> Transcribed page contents
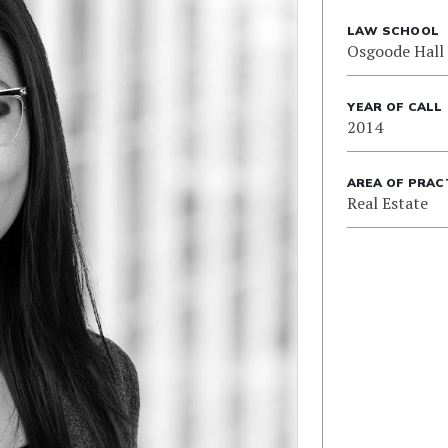
LAW SCHOOL
Osgoode Hall
YEAR OF CALL
2014
AREA OF PRAC
Real Estate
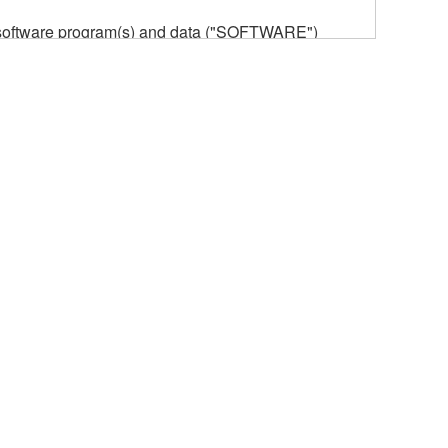
he software program(s) and data ("SOFTWARE")
n or manage. The term SOFTWARE shall encompass
 is stored rests with you, the SOFTWARE itself is
provisions. While you are entitled to claim
vant copyrights.
ode form of the SOFTWARE by any method
ate derivative works of the SOFTWARE.
 a network with other computers.
n.
t is subject to other third party proprietary rights,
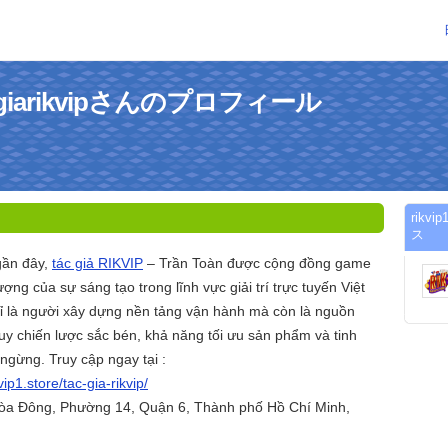
etacgiarikvipさんのプロフィール
rikv
ス
gần đây,
tác giả RIKVIP
– Trần Toàn được cộng đồng game
ợng của sự sáng tạo trong lĩnh vực giải trí trực tuyến Việt
 là người xây dựng nền tảng vận hành mà còn là nguồn
y chiến lược sắc bén, khả năng tối ưu sản phẩm và tinh
 ngừng. Truy cập ngay tại :
kvip1.store/tac-gia-rikvip/
Hòa Đông, Phường 14, Quận 6, Thành phố Hồ Chí Minh,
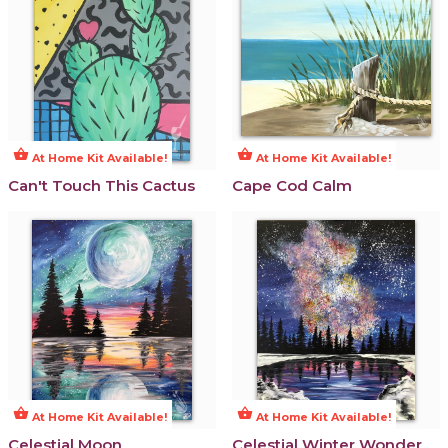
shopping_basket
shopping_basket
At Home Kit Available!
At Home Kit Available!
Can't Touch This Cactus
Cape Cod Calm
shopping_basket
shopping_basket
At Home Kit Available!
At Home Kit Available!
Celestial Moon
Celestial Winter Wonder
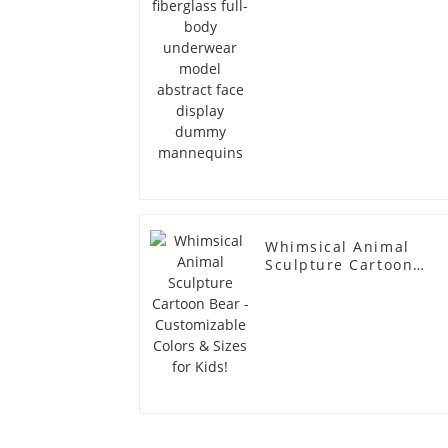
dummy mannequins
Whimsical Animal
Sculpture Cartoon
Bear - Customizable
Colors & Sizes for
Kids!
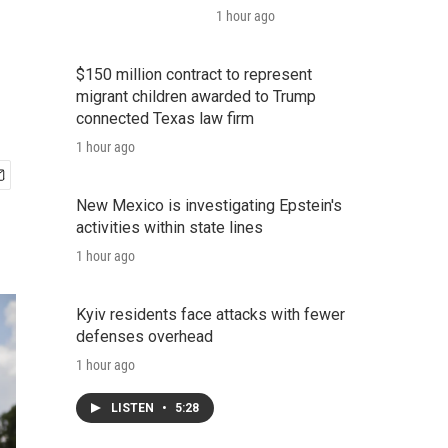
1 hour ago
$150 million contract to represent
migrant children awarded to Trump
connected Texas law firm
1 hour ago
New Mexico is investigating Epstein's
activities within state lines
1 hour ago
Kyiv residents face attacks with fewer
defenses overhead
1 hour ago
LISTEN
•
5:28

> GOAL OF THE EXERCISE
Please filter the entries above down to the lines holding "SOFTWARE" and copy them.

> TASK SOLUTION
he software program(s) and data ("SOFTWARE")
n or manage. The term SOFTWARE shall encompass
 is stored rests with you, the SOFTWARE itself is
ode form of the SOFTWARE by any method
ate derivative works of the SOFTWARE.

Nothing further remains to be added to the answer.